Data section —

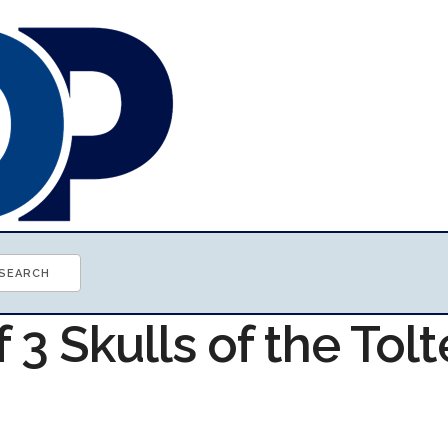
f 3 Skulls of the Tol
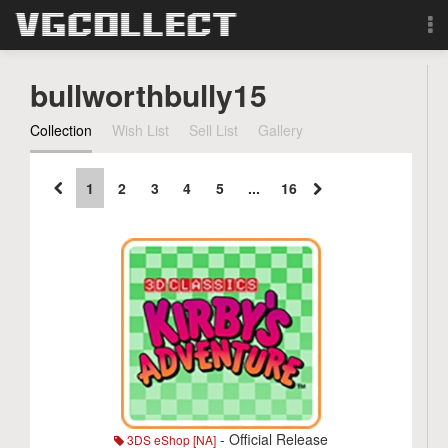
Browse
bullworthbully15
Forum
Collection
Wish List
Sell List
Gallery
Sign Up
1
2
3
4
5
...
16
Login
Search
- Official Release
3DS eShop [NA]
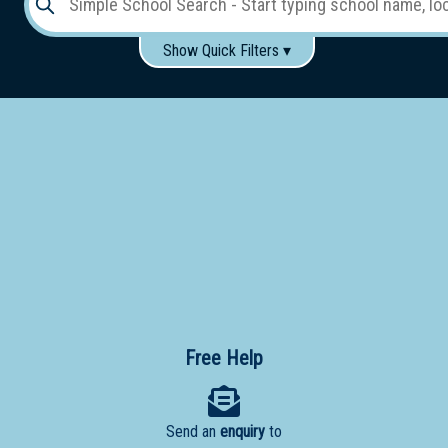
Show Quick Filters ▾
Use these items to help filter what you type above...
Gender:
Boys
Girls
Co-educational
Single-gender classes on co-ed campus
School
Type:
Early
Learning
Primary
School
Free Help
Secondary
School
Send an
enquiry
to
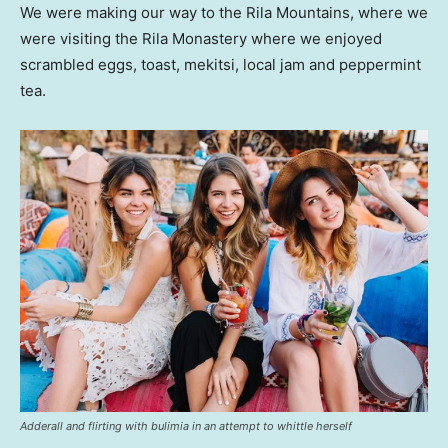
We were making our way to the Rila Mountains, where we
were visiting the Rila Monastery where we enjoyed
scrambled eggs, toast, mekitsi, local jam and peppermint
tea.
Adderall and flirting with bulimia in an attempt to whittle herself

Exercise — Number of lines above holding "Rila"? Give that number alone.

Response area — 2